* **TO DO**:
The data below should be transcribed in full, with no picture included.

(Beginning of DATA EXTRACT)

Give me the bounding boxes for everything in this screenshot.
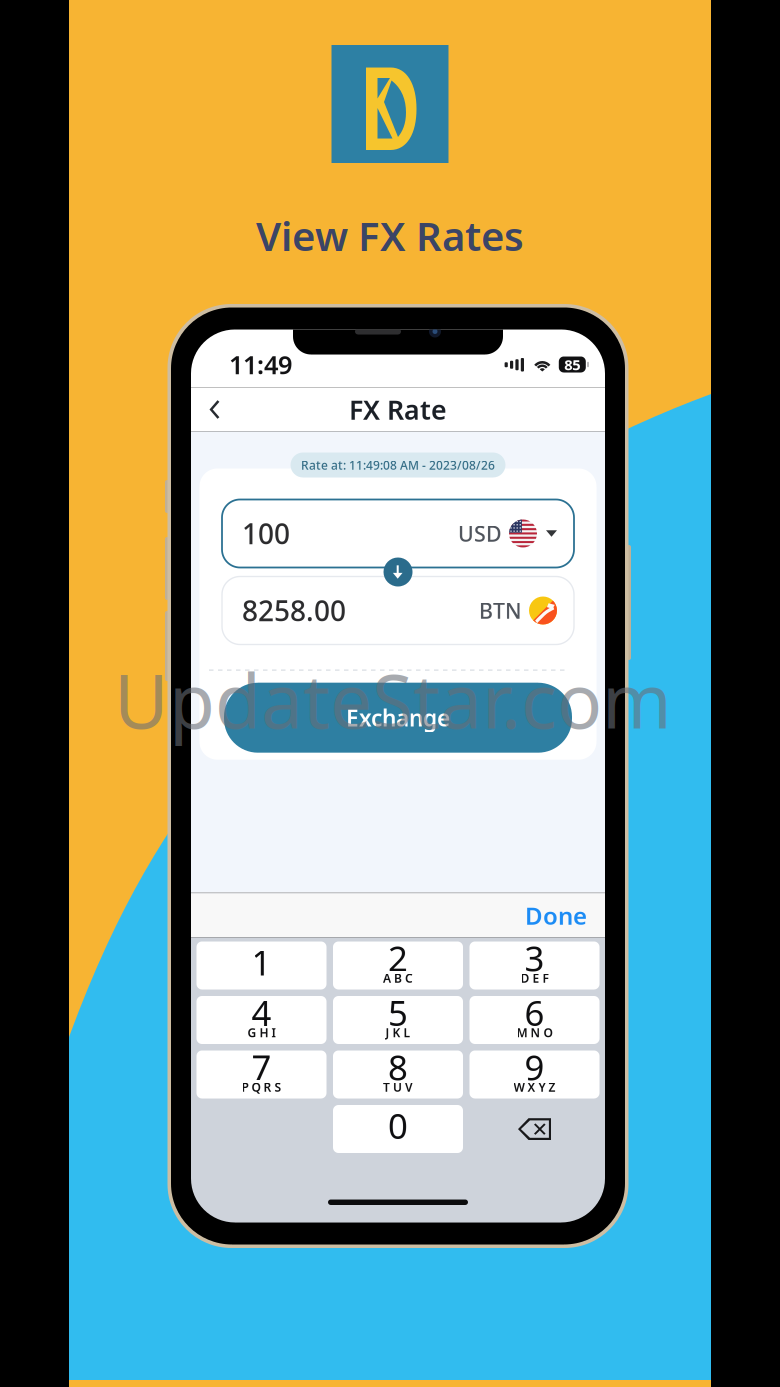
staticText: 7 [252,1044,272,1090]
staticText: G H I [248,1024,276,1040]
button[interactable]: 7 [196,1050,326,1098]
staticText: USD [458,519,502,548]
button[interactable]: 0 [333,1105,463,1153]
staticText: D E F [520,970,548,986]
staticText: M N O [516,1024,552,1040]
staticText: View FX Rates [256,209,524,262]
staticText: Exchange [346,703,450,733]
staticText: 8 [388,1044,408,1090]
button[interactable]: 4 [196,996,326,1044]
button[interactable]: 2 [333,942,463,990]
staticText: P Q R S [242,1079,282,1095]
button[interactable]: Exchange [224,683,572,753]
staticText: 3 [524,935,544,981]
staticText: 2 [388,935,408,981]
button[interactable]: 6 [470,996,600,1044]
staticText: Done [525,900,587,932]
staticText: 8258.00 [242,592,346,629]
staticText: Rate at: 11:49:08 AM - 2023/08/26 [301,457,495,473]
staticText: 0 [388,1103,408,1149]
button[interactable]: Delete [470,1105,600,1153]
button[interactable]: 3 [470,942,600,990]
button[interactable]: 9 [470,1050,600,1098]
staticText: 11:49 [229,348,292,381]
button[interactable]: Done [507,890,605,942]
staticText: 6 [524,990,544,1036]
staticText: 4 [252,990,272,1036]
button[interactable]: 5 [333,996,463,1044]
staticText: W X Y Z [514,1079,556,1095]
staticText: A B C [383,970,413,986]
staticText: 5 [388,990,408,1036]
staticText: 1 [252,939,272,985]
button[interactable]: Back [191,388,237,432]
staticText: 85 [564,355,580,374]
staticText: UpdateStar.com [114,650,672,749]
staticText: 9 [524,1044,544,1090]
button[interactable]: 8 [333,1050,463,1098]
staticText: FX Rate [349,392,447,427]
staticText: J K L [386,1024,410,1040]
button[interactable]: 1 [196,942,326,990]
staticText: T U V [383,1079,413,1095]
staticText: BTN [479,596,522,625]
staticText: 100 [242,515,290,552]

(End of DATA EXTRACT)

* **FINAL ANSWER**:
Give me the bounding boxes for everything in this screenshot.
staticText: 7 [252,1044,272,1090]
staticText: G H I [248,1024,276,1040]
button[interactable]: 7 [196,1050,326,1098]
staticText: USD [458,519,502,548]
button[interactable]: 0 [333,1105,463,1153]
staticText: D E F [520,970,548,986]
staticText: M N O [516,1024,552,1040]
staticText: View FX Rates [256,209,524,262]
staticText: Exchange [346,703,450,733]
staticText: 8 [388,1044,408,1090]
button[interactable]: 4 [196,996,326,1044]
button[interactable]: 2 [333,942,463,990]
staticText: P Q R S [242,1079,282,1095]
button[interactable]: Exchange [224,683,572,753]
staticText: 3 [524,935,544,981]
staticText: 2 [388,935,408,981]
button[interactable]: 6 [470,996,600,1044]
staticText: Done [525,900,587,932]
staticText: 8258.00 [242,592,346,629]
staticText: Rate at: 11:49:08 AM - 2023/08/26 [301,457,495,473]
staticText: 0 [388,1103,408,1149]
button[interactable]: Delete [470,1105,600,1153]
button[interactable]: 3 [470,942,600,990]
button[interactable]: 9 [470,1050,600,1098]
staticText: 11:49 [229,348,292,381]
button[interactable]: Done [507,890,605,942]
staticText: 6 [524,990,544,1036]
staticText: 4 [252,990,272,1036]
button[interactable]: 5 [333,996,463,1044]
staticText: W X Y Z [514,1079,556,1095]
staticText: A B C [383,970,413,986]
staticText: 5 [388,990,408,1036]
staticText: 1 [252,939,272,985]
button[interactable]: Back [191,388,237,432]
staticText: 85 [564,355,580,374]
staticText: UpdateStar.com [114,650,672,749]
staticText: 9 [524,1044,544,1090]
button[interactable]: 8 [333,1050,463,1098]
staticText: FX Rate [349,392,447,427]
staticText: J K L [386,1024,410,1040]
button[interactable]: 1 [196,942,326,990]
staticText: T U V [383,1079,413,1095]
staticText: BTN [479,596,522,625]
staticText: 100 [242,515,290,552]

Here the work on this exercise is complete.